たとえば、投資資金1,000万円のうち、株式600万円、中期米国債200万円、短期米国債100万円、現金100万円とします。株式市場が下落して株式評価額が500万円になり、米国債が220万円、短期米国債と現金が合計200万円になった場合、基本配分から大きくずれていれば、米国債や現金の一部を株式へ移す判断ができます。逆に株式が大きく上がった場合は、株式の一部を米国債に戻します。
米国債を買ってよい局面・慎重になる局面
米国債を買いやすい局面は、景気減速懸念が強まり、インフレ圧力が落ち着きつつあり、将来的な利下げが意識される場面です。この場合、株式市場が不安定でも、米国債価格が支えられやすくなります。特に中期から長期の米国債は、金利低下期待によって上昇しやすくなります。
一方、慎重になるべき局面は、インフレが再加速し、中央銀行が高金利を長く維持する可能性が高まる場面です。この場合、長期米国債は安全資産として機能しにくくなります。また、財政不安や国債需給の悪化が意識される局面でも、長期金利が上昇しやすく、長期債の価格下落リスクが高まります。

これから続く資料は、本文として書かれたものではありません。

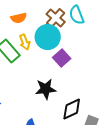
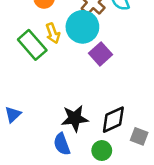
black star: (46, 89) -> (75, 118), moved

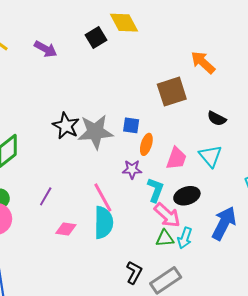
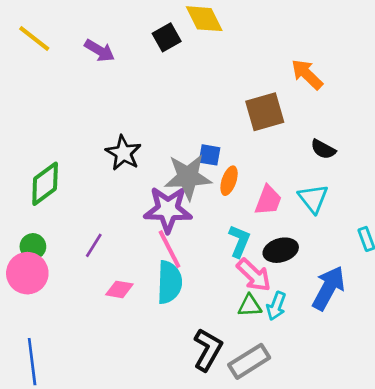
gray star: (95, 132) -> (188, 177), moved
purple star: (132, 169) -> (168, 209), moved, size x1.8
black L-shape: (134, 273) -> (208, 350), size x1.4

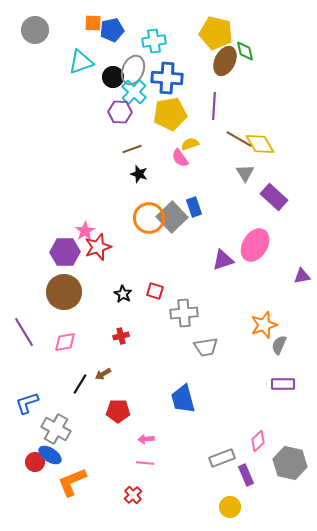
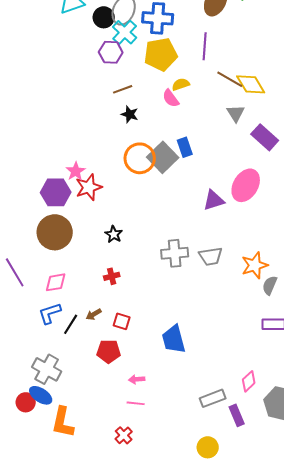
red square: (155, 291) -> (122, 321), moved
gray trapezoid: (206, 347) -> (211, 256), moved
blue L-shape: (27, 403) -> (50, 313), moved
orange L-shape: (72, 482) -> (63, 422), turned -56
yellow circle: (230, 507) -> (208, 447), moved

ただし、短期米国債は長期債よりも金利上昇への耐性があります。金利見通しに自信がないときは、長期債に大きく賭けるのではなく、短期債と中期債を中心に持つ方が現実的です。安全資産として米国債を使うなら、予測よりも構造で守ることが重要です。
まとめ:米国債は守りの資産だが、設計を間違えると攻撃的なリスクになる
米国債は、株式市場が不安定なときに有力な安全資産候補です。高い流動性、信用力、リスクオフ時に買われやすい性質を持ち、ポートフォリオの下落耐性を高める役割を果たします。しかし、米国債なら何でも安全という考え方は危険です。短期債、中期債、長期債ではリスクが異なり、為替ヘッジの有無でも結果は大きく変わります。
実践上は、短期米国債を待機資金、中期米国債を下落クッション、長期米国債を金利低下シナリオへの少量ヘッジとして使い分けるのが合理的です。さらに、株式・米国債・現金の基本比率を決め、定期的にリバランスすることで、感情に左右されにくい運用が可能になります。

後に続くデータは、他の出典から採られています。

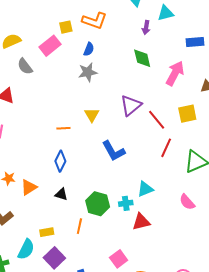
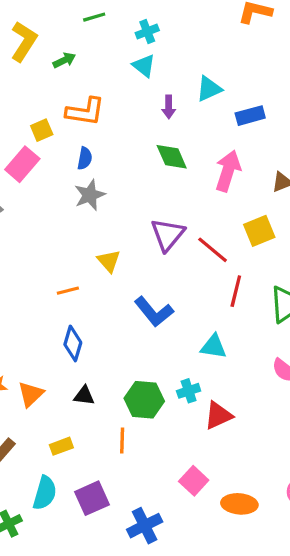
cyan triangle: (165, 13) -> (209, 89), moved
cyan triangle: (145, 189) -> (214, 347), moved, turned 42
yellow rectangle: (47, 232) -> (61, 446), moved
purple square: (54, 258) -> (92, 498), turned 30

投資で重要なのは、上昇相場で大きく取ることだけではありません。下落相場で資産を守り、次の買い場に資金を残すことです。米国債は、そのための実用的な道具になります。ただし、目的、年限、為替、コストを明確にし、自分のポートフォリオ全体の中で役割を定義して使うことが前提です。米国債を正しく組み込めば、株式市場が荒れる局面でも、投資判断の選択肢と精神的余裕を確保しやすくなります。